Problem requirements:
Your response should give back each record exactly, word for word.

Exercise data:
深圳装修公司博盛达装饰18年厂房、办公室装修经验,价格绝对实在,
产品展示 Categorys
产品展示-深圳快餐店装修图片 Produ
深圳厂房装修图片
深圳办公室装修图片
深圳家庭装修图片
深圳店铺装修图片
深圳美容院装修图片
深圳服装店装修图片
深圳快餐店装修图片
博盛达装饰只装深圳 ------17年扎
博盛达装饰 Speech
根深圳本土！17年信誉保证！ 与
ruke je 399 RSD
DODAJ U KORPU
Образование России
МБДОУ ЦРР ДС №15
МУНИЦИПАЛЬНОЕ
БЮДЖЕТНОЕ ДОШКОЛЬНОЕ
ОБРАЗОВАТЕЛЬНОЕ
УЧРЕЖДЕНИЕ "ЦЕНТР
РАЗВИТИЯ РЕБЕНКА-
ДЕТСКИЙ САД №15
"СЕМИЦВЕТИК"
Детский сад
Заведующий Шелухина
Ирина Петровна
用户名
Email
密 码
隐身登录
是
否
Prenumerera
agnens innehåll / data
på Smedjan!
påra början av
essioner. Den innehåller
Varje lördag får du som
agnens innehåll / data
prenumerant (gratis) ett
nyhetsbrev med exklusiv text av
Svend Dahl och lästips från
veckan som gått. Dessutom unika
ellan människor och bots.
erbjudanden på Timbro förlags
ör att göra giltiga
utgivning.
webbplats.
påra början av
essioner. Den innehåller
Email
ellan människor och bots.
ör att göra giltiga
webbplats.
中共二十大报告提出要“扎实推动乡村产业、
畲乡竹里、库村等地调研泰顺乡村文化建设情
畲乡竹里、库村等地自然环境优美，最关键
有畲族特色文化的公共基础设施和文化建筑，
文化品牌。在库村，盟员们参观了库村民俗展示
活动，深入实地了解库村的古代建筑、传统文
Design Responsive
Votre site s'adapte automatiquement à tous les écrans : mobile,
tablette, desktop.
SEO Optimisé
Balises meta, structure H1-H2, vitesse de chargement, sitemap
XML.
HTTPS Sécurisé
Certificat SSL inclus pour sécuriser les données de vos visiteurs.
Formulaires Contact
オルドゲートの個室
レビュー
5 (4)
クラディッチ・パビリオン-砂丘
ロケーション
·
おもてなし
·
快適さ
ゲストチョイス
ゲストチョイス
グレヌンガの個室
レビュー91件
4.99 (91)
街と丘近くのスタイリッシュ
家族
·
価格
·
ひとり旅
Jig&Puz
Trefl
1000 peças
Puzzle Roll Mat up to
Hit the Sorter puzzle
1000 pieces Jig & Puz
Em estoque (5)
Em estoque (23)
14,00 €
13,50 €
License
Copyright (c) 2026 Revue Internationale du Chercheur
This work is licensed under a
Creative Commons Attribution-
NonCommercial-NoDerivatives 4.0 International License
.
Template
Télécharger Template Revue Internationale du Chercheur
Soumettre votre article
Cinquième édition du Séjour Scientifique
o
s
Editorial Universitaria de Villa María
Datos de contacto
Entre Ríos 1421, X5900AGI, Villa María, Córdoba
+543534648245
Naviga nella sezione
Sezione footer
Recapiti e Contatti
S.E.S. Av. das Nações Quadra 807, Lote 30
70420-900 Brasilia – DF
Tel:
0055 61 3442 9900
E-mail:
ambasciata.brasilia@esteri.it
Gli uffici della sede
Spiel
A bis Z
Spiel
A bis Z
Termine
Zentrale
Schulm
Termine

Exercise result:
深圳装修公司博盛达装饰18年厂房、办公室装修经验,价格绝对实在,
产品展示 Categorys
产品展示-深圳快餐店装修图片 Produ
深圳厂房装修图片
深圳办公室装修图片
深圳家庭装修图片
深圳店铺装修图片
深圳美容院装修图片
深圳服装店装修图片
深圳快餐店装修图片
博盛达装饰只装深圳 ------17年扎
博盛达装饰 Speech
根深圳本土！17年信誉保证！ 与
ruke je 399 RSD
DODAJ U KORPU
Образование России
МБДОУ ЦРР ДС №15
МУНИЦИПАЛЬНОЕ
БЮДЖЕТНОЕ ДОШКОЛЬНОЕ
ОБРАЗОВАТЕЛЬНОЕ
УЧРЕЖДЕНИЕ "ЦЕНТР
РАЗВИТИЯ РЕБЕНКА-
ДЕТСКИЙ САД №15
"СЕМИЦВЕТИК"
Детский сад
Заведующий Шелухина
Ирина Петровна
用户名
Email
密 码
隐身登录
是
否
Prenumerera
agnens innehåll / data
på Smedjan!
påra början av
essioner. Den innehåller
Varje lördag får du som
agnens innehåll / data
prenumerant (gratis) ett
nyhetsbrev med exklusiv text av
Svend Dahl och lästips från
veckan som gått. Dessutom unika
ellan människor och bots.
erbjudanden på Timbro förlags
ör att göra giltiga
utgivning.
webbplats.
påra början av
essioner. Den innehåller
Email
ellan människor och bots.
ör att göra giltiga
webbplats.
中共二十大报告提出要“扎实推动乡村产业、
畲乡竹里、库村等地调研泰顺乡村文化建设情
畲乡竹里、库村等地自然环境优美，最关键
有畲族特色文化的公共基础设施和文化建筑，
文化品牌。在库村，盟员们参观了库村民俗展示
活动，深入实地了解库村的古代建筑、传统文
Design Responsive
Votre site s'adapte automatiquement à tous les écrans : mobile,
tablette, desktop.
SEO Optimisé
Balises meta, structure H1-H2, vitesse de chargement, sitemap
XML.
HTTPS Sécurisé
Certificat SSL inclus pour sécuriser les données de vos visiteurs.
Formulaires Contact
オルドゲートの個室
レビュー
5 (4)
クラディッチ・パビリオン-砂丘
ロケーション
·
おもてなし
·
快適さ
ゲストチョイス
ゲストチョイス
グレヌンガの個室
レビュー91件
4.99 (91)
街と丘近くのスタイリッシュ
家族
·
価格
·
ひとり旅
Jig&Puz
Trefl
1000 peças
Puzzle Roll Mat up to
Hit the Sorter puzzle
1000 pieces Jig & Puz
Em estoque (5)
Em estoque (23)
14,00 €
13,50 €
License
Copyright (c) 2026 Revue Internationale du Chercheur
This work is licensed under a
Creative Commons Attribution-
NonCommercial-NoDerivatives 4.0 International License
.
Template
Télécharger Template Revue Internationale du Chercheur
Soumettre votre article
Cinquième édition du Séjour Scientifique
o
s
Editorial Universitaria de Villa María
Datos de contacto
Entre Ríos 1421, X5900AGI, Villa María, Córdoba
+543534648245
Naviga nella sezione
Sezione footer
Recapiti e Contatti
S.E.S. Av. das Nações Quadra 807, Lote 30
70420-900 Brasilia – DF
Tel:
0055 61 3442 9900
E-mail:
ambasciata.brasilia@esteri.it
Gli uffici della sede
Spiel
A bis Z
Spiel
A bis Z
Termine
Zentrale
Schulm
Termine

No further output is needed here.